National Park Quarters Program

[U.S. Mint]

After some confusion over the release order for the new National Park Quarters Program, the Mint has announced the following quarters will be released this year:

  • Arkansas: Hot Spring National Park
  • Wyoming: Yellowstone National Park
  • California: Yosemite National Park
  • Arizona: Grand Canyon National Park
  • Oregon: Mt. Hood National Forest

Part of the review process requires that the U.S. Mint provide quarter designs to the Citizen’s Coinage Advisory Committee and the United States Commission of Fine Arts before they are given to the Secretary of the Treasury who is responsible for making the final selection as per America’s Beautiful National Parks Quarter Dollar Coin Act of 2008, which authorized the coins.

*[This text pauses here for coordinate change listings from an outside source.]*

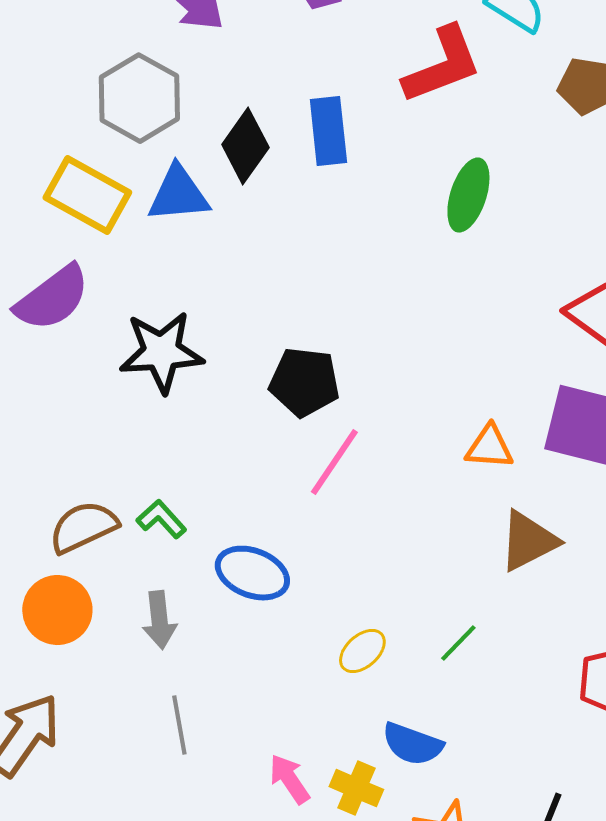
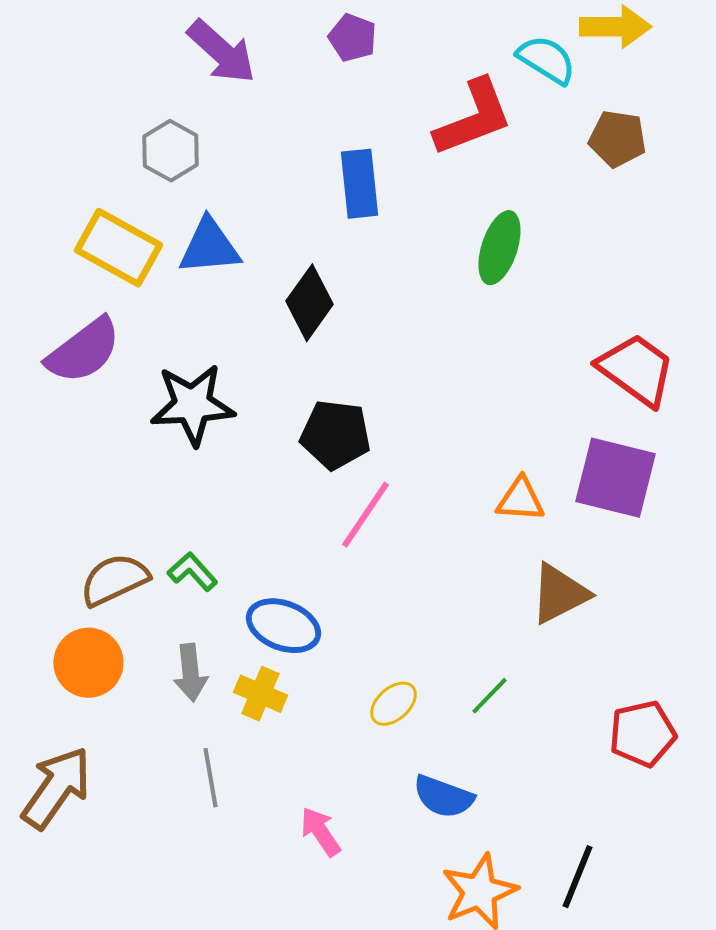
gray hexagon: (139, 98) -> (170, 151), size x0.7
black diamond: (245, 146) -> (309, 303), moved
yellow cross: (356, 788) -> (260, 694), moved

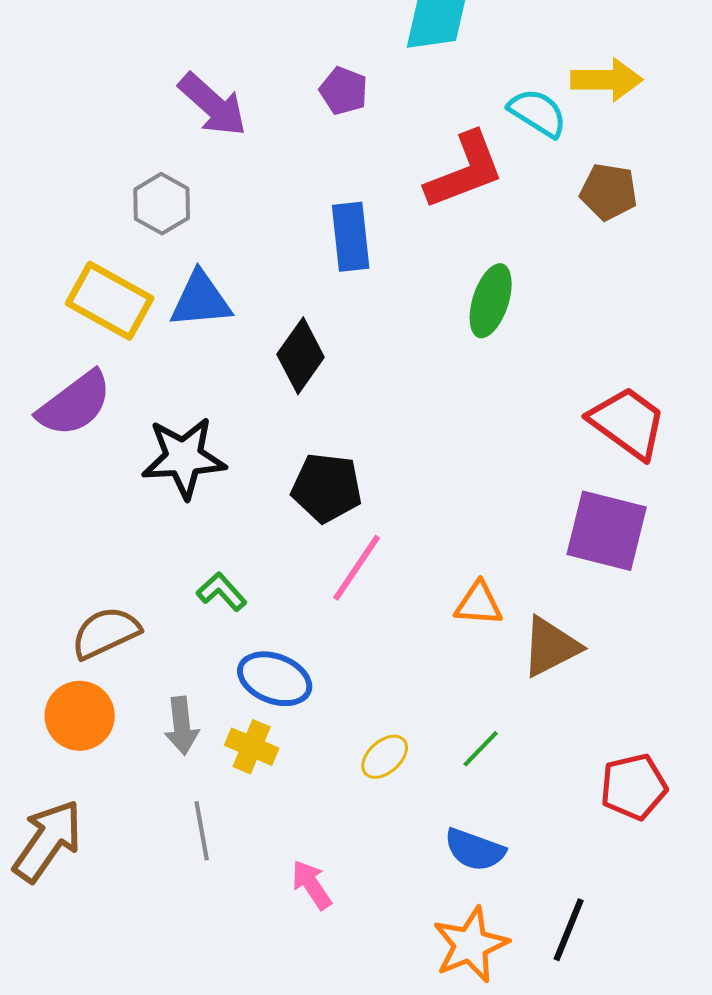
orange triangle: (520, 500) -> (479, 604), moved
green L-shape: (192, 572) -> (222, 592), moved
blue semicircle: (443, 797) -> (475, 850), moved

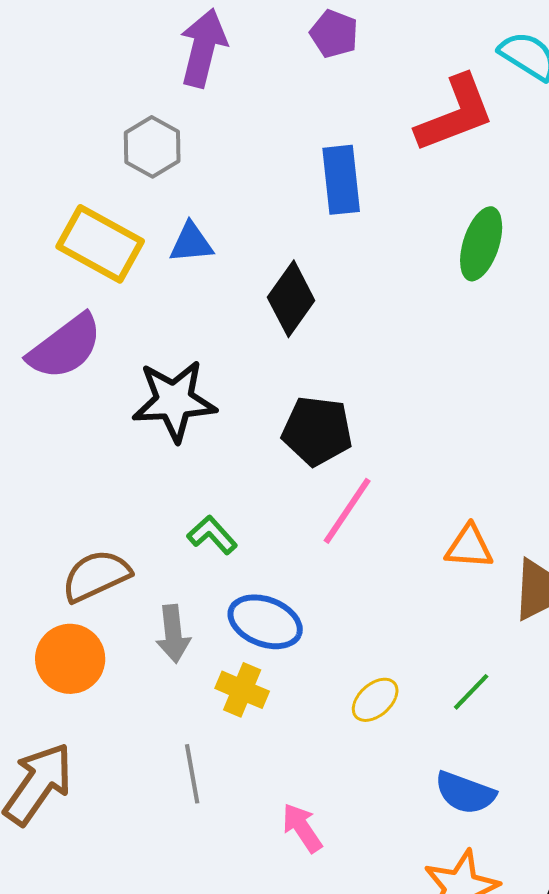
purple arrow: (213, 105) -> (203, 48), turned -118
blue triangle: (201, 300) -> (191, 243), size x0.7
gray arrow: (182, 726) -> (173, 634), moved

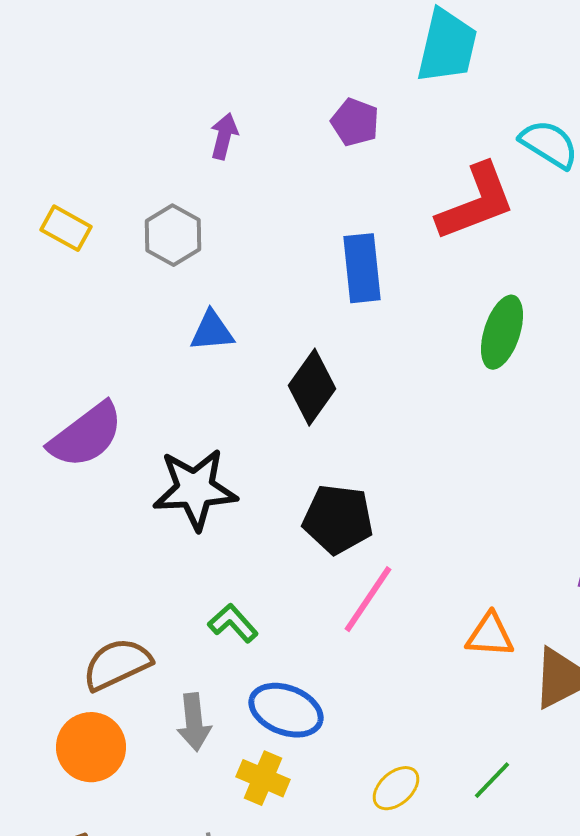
purple arrow: (203, 48) -> (224, 136), size x0.6
yellow rectangle: (100, 244) -> (66, 228), moved, size x0.6

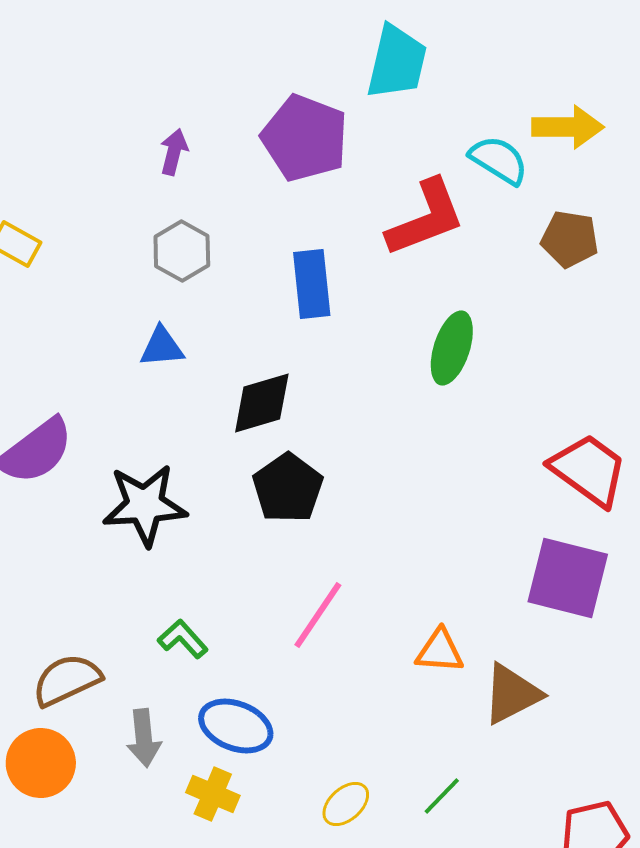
purple pentagon: (355, 122) -> (305, 138), size x1.8
gray hexagon: (173, 235) -> (182, 251), moved
black diamond: (312, 387) -> (262, 403), turned 38
black pentagon: (338, 519) -> (288, 488), moved, turned 30

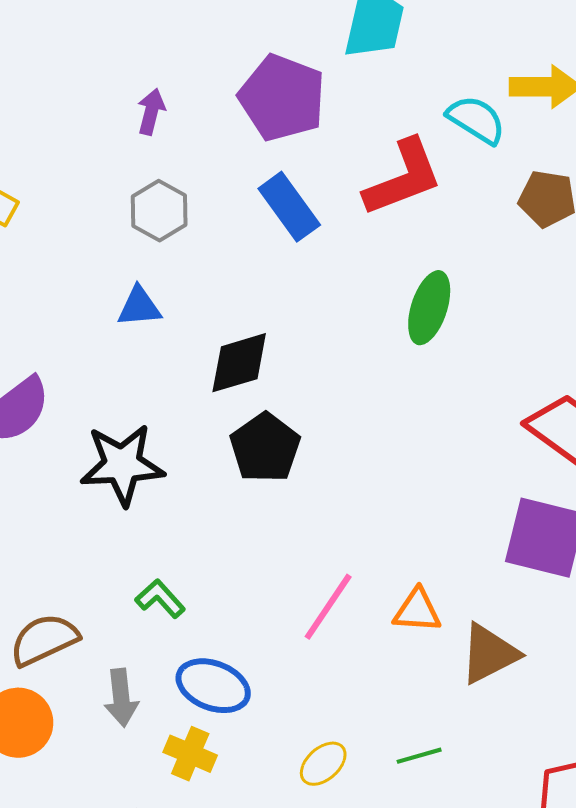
blue rectangle: (312, 284) -> (289, 207), moved, turned -30
pink line: (318, 615) -> (328, 607), moved
green line: (442, 796) -> (419, 756), turned 30

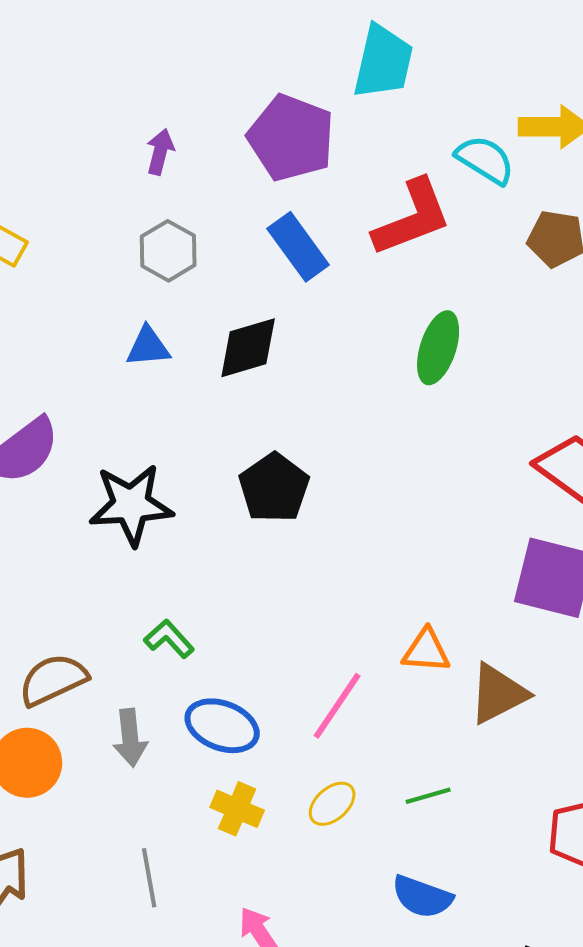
black diamond: (239, 363) -> (248, 348), moved
pink line: (328, 607) -> (337, 706), moved
yellow cross: (190, 754) -> (237, 809), moved

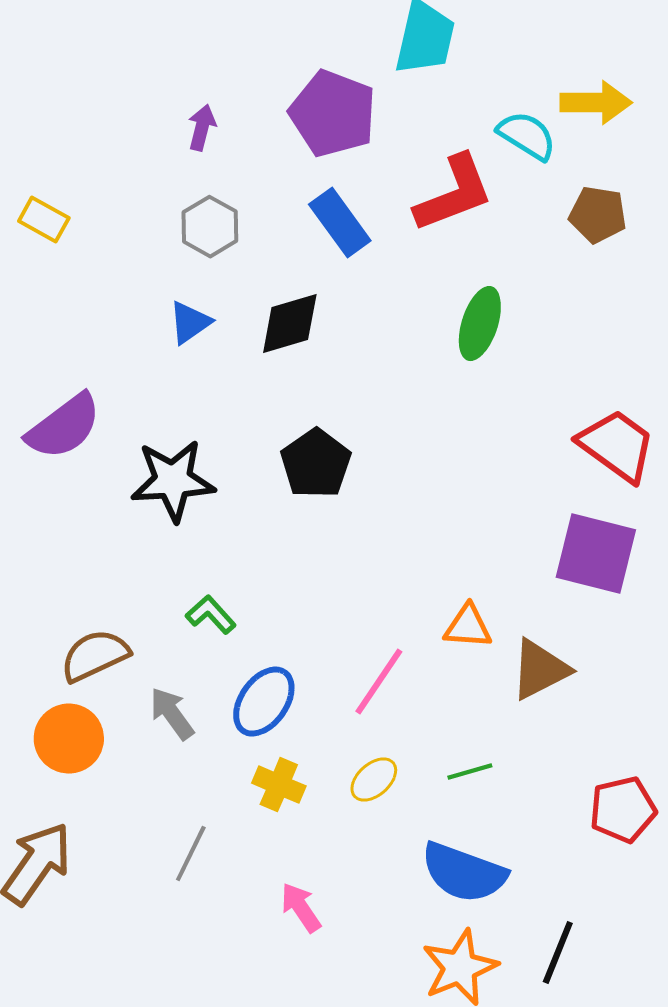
blue triangle: (148, 347) -> (190, 323), turned -30
blue ellipse: (222, 726) -> (264, 702), turned -76
gray arrow: (130, 738) -> (172, 714), turned 150
gray line: (149, 878) -> (191, 854), turned 36
blue semicircle: (422, 897) -> (464, 873), size x1.4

National Park Quarters Program

Image from usmint.gov

Hot Springs National Park

The Hot Springs National Park Quarter is the first of 2010 and the first overall in the American the Beautiful Quarters Program.

On April 20th, U.S. Mint Director, Ed Moy, launched the quarter-dollar coin in a special ceremony honoring the 178th anniversary of its establishment as a Federally protected national site.

The Hot Springs National Park, destination of the Dunbar-Hunter Expedition sent by President Thomas Jefferson in 1804, features prehistoric American Indian quarries. A bustling town grew up around the hot springs to provide health services. Hot Springs was first established as a national site on April 20, 1832 to conserve the water from the 47 springs that emerge from Hot Springs Mountain and to ensure that water was made available for drinking and therapy.

The quarter’s reverse (tails side) image depicts the façade of the Hot Springs National Park headquarters building with a fountain in the foreground. The headquarters was built in the Spanish colonial revival style and completed in 1936. The National Park Service emblem is featured to the right of the door. Inscriptions are HOT SPRINGS, ARKANSAS, 2010 and E PLURIBUS UNUMN. Design candidates were developed in consultation with representatives of Hot Springs National Park.

On April 13th the U.S. Mint unveiled several new lesson plans based on the new Quarters Program. Created and reviewed by teachers to meet national curricular standards, the plans draw on the new quarter reverse designs to inspire students to learn about the culture, geography, and unique heritage and natural beauty of our national parks and sites.